Deletion of amino acid 144 in B.1.1.7 and amino acids 242-244 in B.1.351 isolated in South Africa have also been associated with a reduced binding capacity of certain neutralising antibodies.
The P.1 variant, found in Brazil, has a number of amino acid substitutions in the NTD that are of still unknown significance.
The receptor-binding domain (RBD) of the S protein is composed of amino acids 319-541. It binds directly to ACE2 receptors on human cells.
B.1.1.7, B.1.351 and P.1 all possess a mutation that replaces asparagine (N) with tyrosine (Y) at position 501 of the RBD. N501Y has been shown to increase the binding capacity of SARS-CoV-2 to human ACE2 receptors, disrupt antibody binding to RBD and has been implicated in reduced antibody production via weakened T and B cell cooperation.

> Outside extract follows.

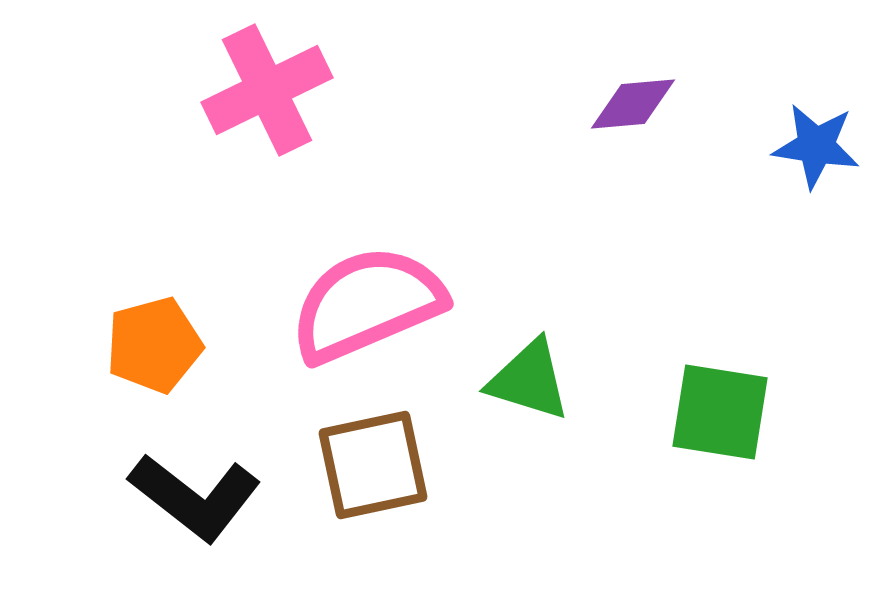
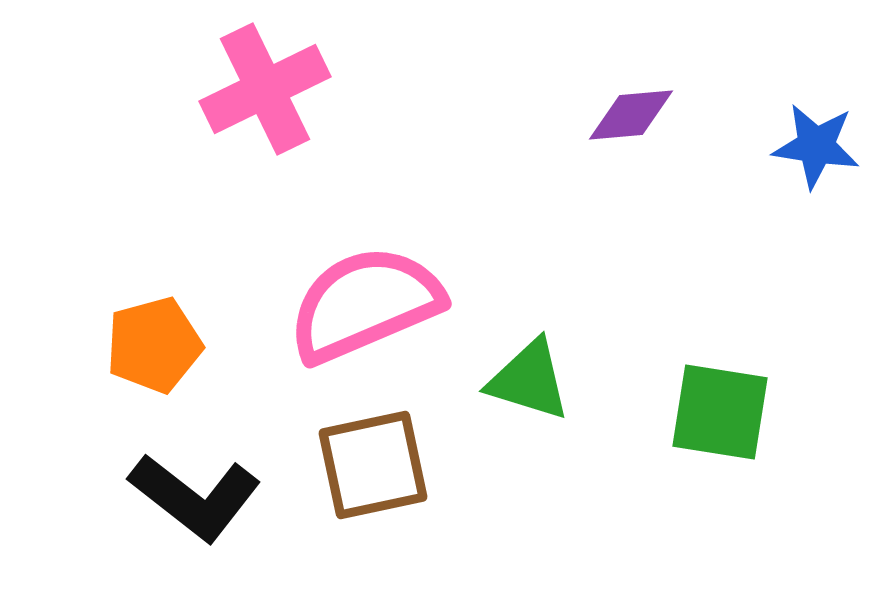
pink cross: moved 2 px left, 1 px up
purple diamond: moved 2 px left, 11 px down
pink semicircle: moved 2 px left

B.1.351 and P.1 have 2 additional RBD mutations in common, K417N, a lysine to asparagine substitution at position 417, and E484K, glutamate to lysine substitution at position 484. E484K increases the affinity of RBD for ACE2, boosts resistance to SARS-CoV-2 neutralising antibodies, makes the virus less responsive to monoclonal antibody therapy and reduces neutralisation by convalescent plasma.
Furin Cleavage Site
The furin cleavage site of S protein subunits S1 and S2 is essential for membrane fusion of SARS-CoV-2. B.1.1.7 has a proline to histidine substitution at position 681 that is located near the furin cleavage site.
B.1.1.7, B.1.351 and P.1 all have multiple mutations in the C-terminal domain of the S protein that are still of unknown significance.